Especialmente en unos momentos en los que es muy evidente la necesidad de fortalecer los principios de eficacia y eficiencia la sociedad civil se ha de plantear seriamente la idea de promover la excelencia en el sistema de selección, formación, desempeño y retribución del nivel directivo de las organizaciones públicas, hacia el desarrollo de la dirección pública profesional.
Los directivos públicos han de convertirse cuanto antes en “creadores de valor público”, lo que implica una actuación profesional en tres esferas interrelacionadas: la gestión estratégica, la gestión del entorno político y la gestión operativa. Tan solo la experiencia y el conocimiento en uno o incluso en dos de esos espacios no garantiza una dirección excelente o, dicho de un modo mucho más contundente, la carencia de uno solo de esos espacios asegura la incompetencia de la dirección.

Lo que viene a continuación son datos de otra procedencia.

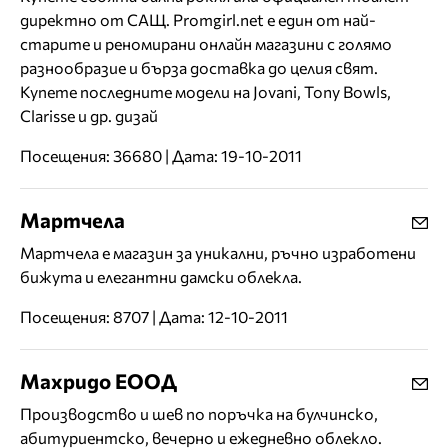
директно от САЩ. Promgirl.net е един от най-
старите и реномирани онлайн магазини с голямо
разнообразие и бърза доставка до целия свят.
Купете последните модели на Jovani, Tony Bowls,
Clarisse и др. дизай
Посещения: 36680 | Дата: 19-10-2011
Мартчела
Мартчела е магазин за уникални, ръчно изработени
бижута и елегантни дамски облекла.
Посещения: 8707 | Дата: 12-10-2011
Махридо ЕООД
Производство и шев по поръчка на булчинско,
абитуриентско, вечерно и ежедневно облекло.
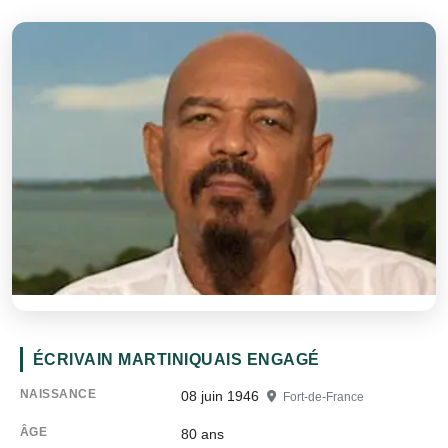
ÉCRIVAIN MARTINIQUAIS ENGAGÉ
NAISSANCE
08 juin 1946
Fort-de-France
ÂGE
80
ans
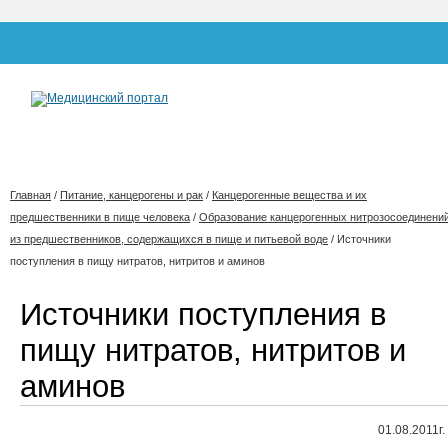
Главная
/
Питание, канцерогены и рак
/
Канцерогенные вещества и их
предшественники в пище человека
/
Образование канцерогенных нитрозосоединени
из предшественников, содержащихся в пище и питьевой воде
/
Источники
поступления в пищу нитратов, нитритов и аминов
Источники поступления в
пищу нитратов, нитритов и
аминов
01.08.2011г.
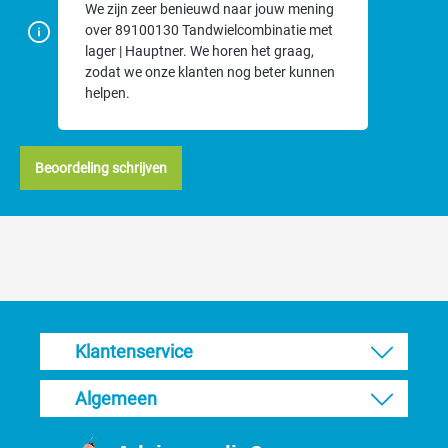
We zijn zeer benieuwd naar jouw mening
over 89100130 Tandwielcombinatie met
lager | Hauptner. We horen het graag,
zodat we onze klanten nog beter kunnen
helpen.
Beoordeling schrijven
Klantenservice
Algemeen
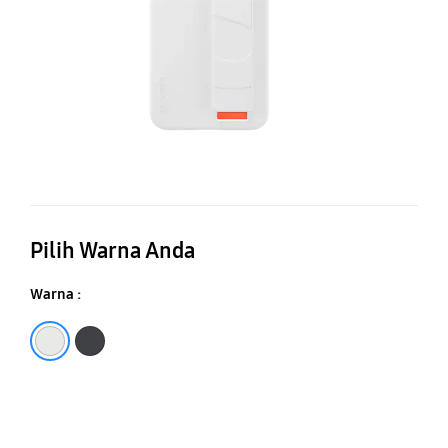
Pilih Warna Anda
Warna :
White
Black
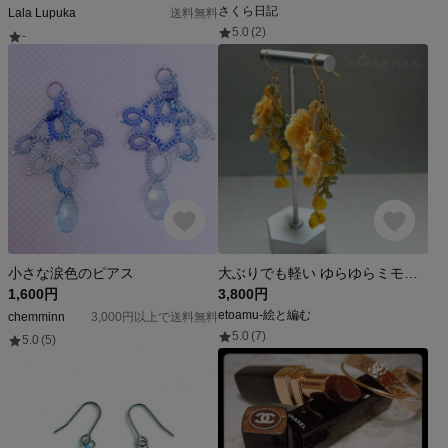
さくら日記
Lala Lupuka
送料無料
5.0
(2)
-
小さな涙色のピアス
大ぶりでも軽い ゆらゆらミモザピアス｜手染めレース編み・春コーデ/入学式/母の日
1,600円
3,800円
etoamu-絵と編む
chemminn
3,000円以上で送料無料
5.0
(7)
5.0
(5)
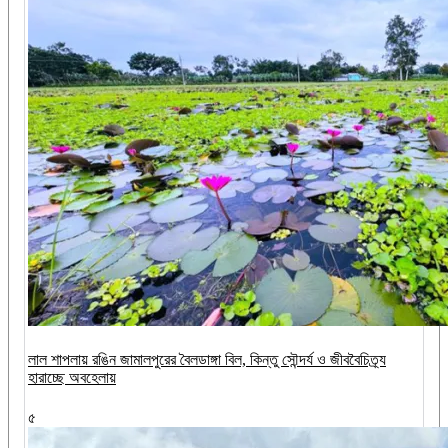
লাল শাপলায় রঙিন জামালপুরের বৈলডাঙ্গা বিল, কিন্তু সৌন্দর্য ও জীববৈচিত্র্য
হারাচ্ছে অবহেলায়
৫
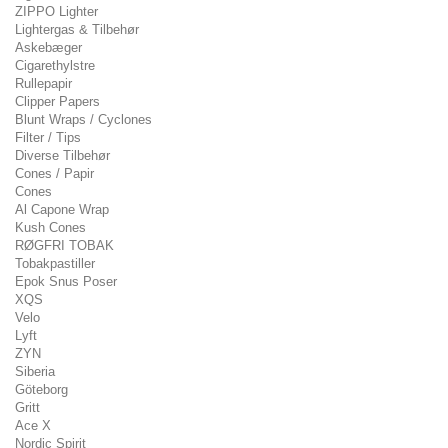
ZIPPO Lighter
Lightergas & Tilbehør
Askebæger
Cigarethylstre
Rullepapir
Clipper Papers
Blunt Wraps / Cyclones
Filter / Tips
Diverse Tilbehør
Cones / Papir
Cones
Al Capone Wrap
Kush Cones
RØGFRI TOBAK
Tobakpastiller
Epok Snus Poser
XQS
Velo
Lyft
ZYN
Siberia
Göteborg
Gritt
Ace X
Nordic Spirit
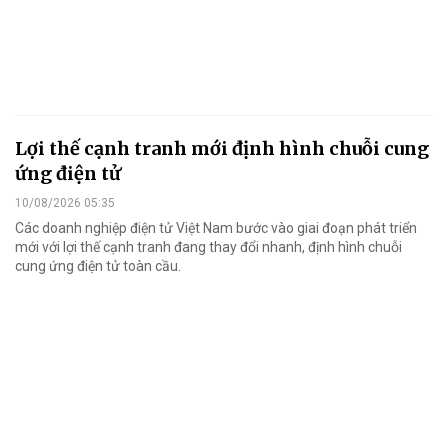
Lợi thế cạnh tranh mới định hình chuỗi cung
ứng điện tử
10/08/2026 05:35
Các doanh nghiệp điện tử Việt Nam bước vào giai đoạn phát triển
mới với lợi thế cạnh tranh đang thay đổi nhanh, định hình chuỗi
cung ứng điện tử toàn cầu.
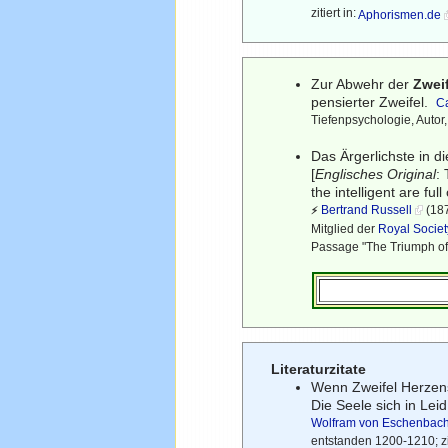
zitiert in:
Aphorismen.de
Zur Abwehr der
Zwei
pensierter Zweifel.
Ca
Tiefenpsychologie, Autor
Das Ärgerlichste in di
[
Englisches Original
:
the intelligent are full
Bertrand Russell
(187
⚡
Mitglied der
Royal Societ
Passage "The Triumph of
Literaturzitate
Wenn Zweifel Herzen
Die Seele sich in Leid
Wolfram von Eschenbac
entstanden 1200-1210; zit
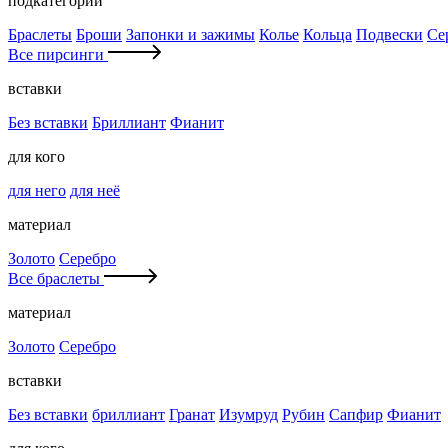
подкатегории
Браслеты
Броши
Запонки и зажимы
Колье
Кольца
Подвески
Се
Все пирсинги
вставки
Без вставки
Бриллиант
Фианит
для кого
для него
для неё
материал
Золото
Серебро
Все браслеты
материал
Золото
Серебро
вставки
Без вставки
бриллиант
Гранат
Изумруд
Рубин
Сапфир
Фианит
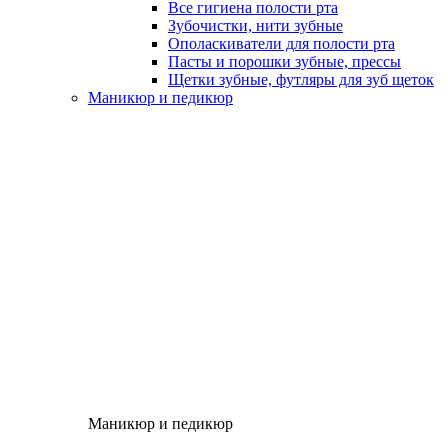
Все гигиена полости рта
Зубочистки, нити зубные
Ополаскиватели для полости рта
Пасты и порошки зубные, прессы
Щетки зубные, футляры для зуб щеток
Маникюр и педикюр
Маникюр и педикюр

Hoy el debate no es si los directivos públicos deben ser o no funcionarios – que en muchas ocasiones, per se, cuentan con conocimientos y experiencia en una o en dos de las esferas mencionadas - sino cómo dotar a las administraciones públicas de los directivos adecuados para su buen funcionamiento. No se trata pues de un pulso entre funcionarios y políticos – que también suelen aportar en una o dos de las esferas citadas -, pero no se puede obviar la reflexión sobre los diferentes roles que deben tener uno u otro colectivos, que tradicionalmente han venido ejerciendo – y ejercen - la función directiva en las administraciones públicas.

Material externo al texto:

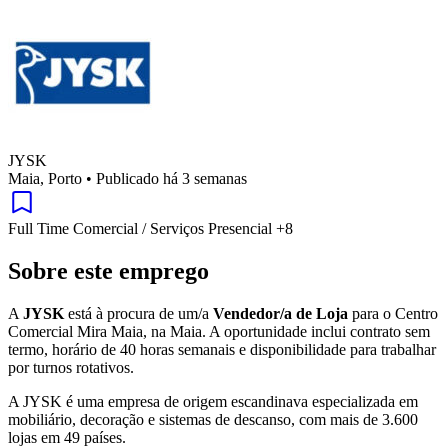
JYSK
Maia, Porto
•
Publicado há 3 semanas
Full Time
Comercial / Serviços
Presencial
+8
Sobre este emprego
A
JYSK
está à procura de um/a
Vendedor/a de Loja
para o Centro
Comercial Mira Maia, na Maia. A oportunidade inclui contrato sem
termo, horário de 40 horas semanais e disponibilidade para trabalhar
por turnos rotativos.
A JYSK é uma empresa de origem escandinava especializada em
mobiliário, decoração e sistemas de descanso, com mais de 3.600
lojas em 49 países.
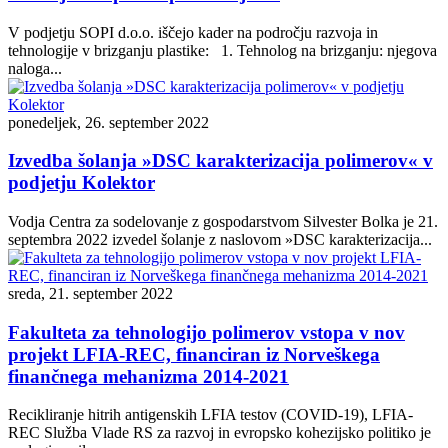
V podjetju SOPI d.o.o. iščejo kader na področju razvoja in
tehnologije v brizganju plastike: 1. Tehnolog na brizganju: njegova
naloga...
ponedeljek, 26. september 2022
Izvedba šolanja »DSC karakterizacija polimerov« v
podjetju Kolektor
Vodja Centra za sodelovanje z gospodarstvom Silvester Bolka je 21.
septembra 2022 izvedel šolanje z naslovom »DSC karakterizacija...
sreda, 21. september 2022
Fakulteta za tehnologijo polimerov vstopa v nov
projekt LFIA-REC, financiran iz Norveškega
finančnega mehanizma 2014-2021
Recikliranje hitrih antigenskih LFIA testov (COVID-19), LFIA-
REC Služba Vlade RS za razvoj in evropsko kohezijsko politiko je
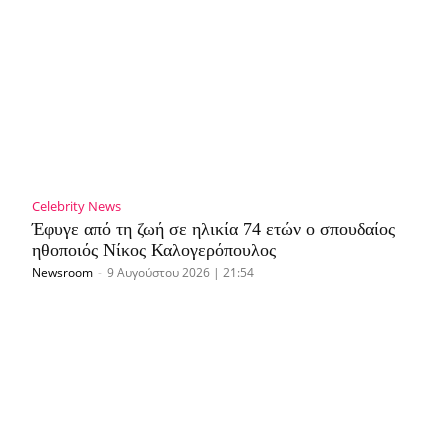
Celebrity News
Έφυγε από τη ζωή σε ηλικία 74 ετών ο σπουδαίος
ηθοποιός Νίκος Καλογερόπουλος
Newsroom
-
9 Αυγούστου 2026 | 21:54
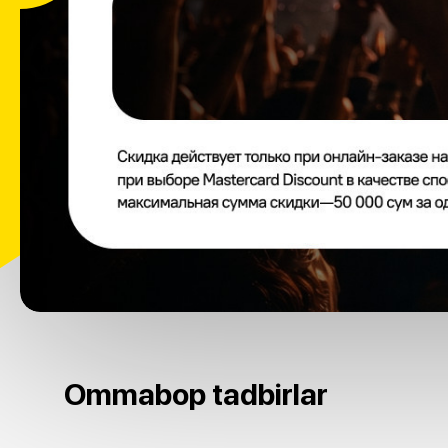
Ommabop tadbirlar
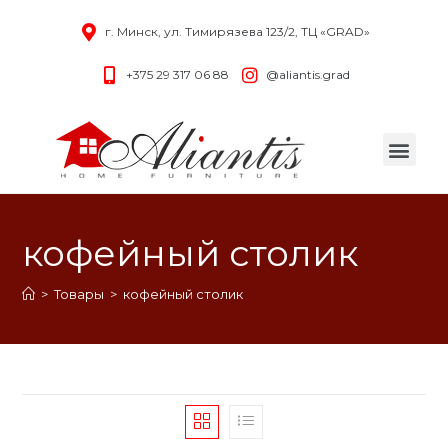
г. Минск, ул. Тимирязева 123/2, ТЦ «GRAD»
+375 29 317 06 88
@aliantis.grad
кофейный столик
>
Товары
>
кофейный столик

Por ello, la provisión de esos puestos debería compatibilizar el ejercicio de la potestad discrecional del nombramiento con la necesaria profesionalidad y capacitación técnica y directiva, dándole motivación a los nombramientos y dotándoles de la seriedad y la racionalidad de toda actuación administrativa.

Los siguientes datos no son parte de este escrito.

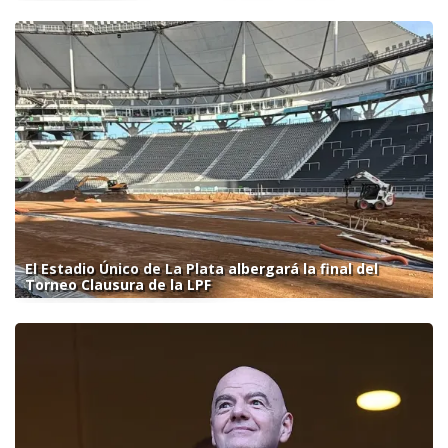
El Estadio Único de La Plata albergará la final del
Torneo Clausura de la LPF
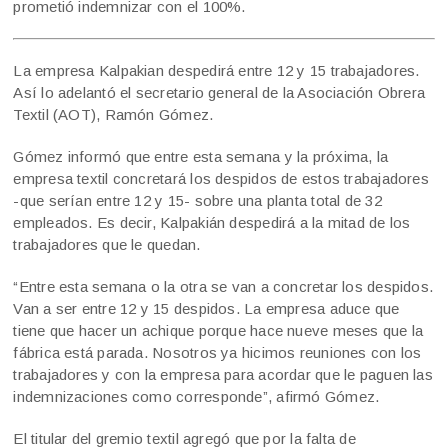
prometió indemnizar con el 100%.
La empresa Kalpakian despedirá entre 12 y 15 trabajadores.
Así lo adelantó el secretario general de la Asociación Obrera
Textil (AOT), Ramón Gómez.
Gómez informó que entre esta semana y la próxima, la
empresa textil concretará los despidos de estos trabajadores
-que serían entre 12 y 15- sobre una planta total de 32
empleados. Es decir, Kalpakián despedirá a la mitad de los
trabajadores que le quedan.
“Entre esta semana o la otra se van a concretar los despidos.
Van a ser entre 12 y 15 despidos. La empresa aduce que
tiene que hacer un achique porque hace nueve meses que la
fábrica está parada. Nosotros ya hicimos reuniones con los
trabajadores y con la empresa para acordar que le paguen las
indemnizaciones como corresponde”, afirmó Gómez.
El titular del gremio textil agregó que por la falta de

Hacer posible una convivencia fructífera entre lo político y lo profesional, que dé prestigio social a nuestros gobiernos y a nuestras administraciones públicas, depende ahora del impulso institucionalizador necesario en desarrollo del Estatuto Básico del Empleado Público. La sociedad civil y las Organizaciones sectoriales representativas (Federación Española de Municipios y Provincias, Instituto Nacional de Administración Pública y Asociaciones, Comités, etc. de Directivos) han de participar en el debate y en la construcción de espacios e instrumentos que permitan consolidar avances significativos en este terreno.
Porque, a medio plazo, escalonadamente, en el futuro todo profesional que aspire a desempeñar un puesto de dirección pública debería obtener una acreditación – habilitación, etc. - para ese ejercicio, constatando la formación y experiencia exigible en, al menos - por ejemplo, tomando una de las esferas que nos ocupan - dirección de equipos, evaluación, presupuesto y gestión económico-financiera, procedimiento administrativo, régimen de subvenciones, contratación pública, administración electrónica, relaciones interadministrativas, comunicación, recursos humanos y función pública, participación, etc. Es evidente que además, los directivos públicos profesionales deben dominar un importante conjunto de disciplinas relacionadas con los diversos ámbitos de carácter sectorial a fin de disponer de una visión poliédrica que le permita detectar estratégicamente las necesidades existentes y armonizarlas con la acción de gobierno.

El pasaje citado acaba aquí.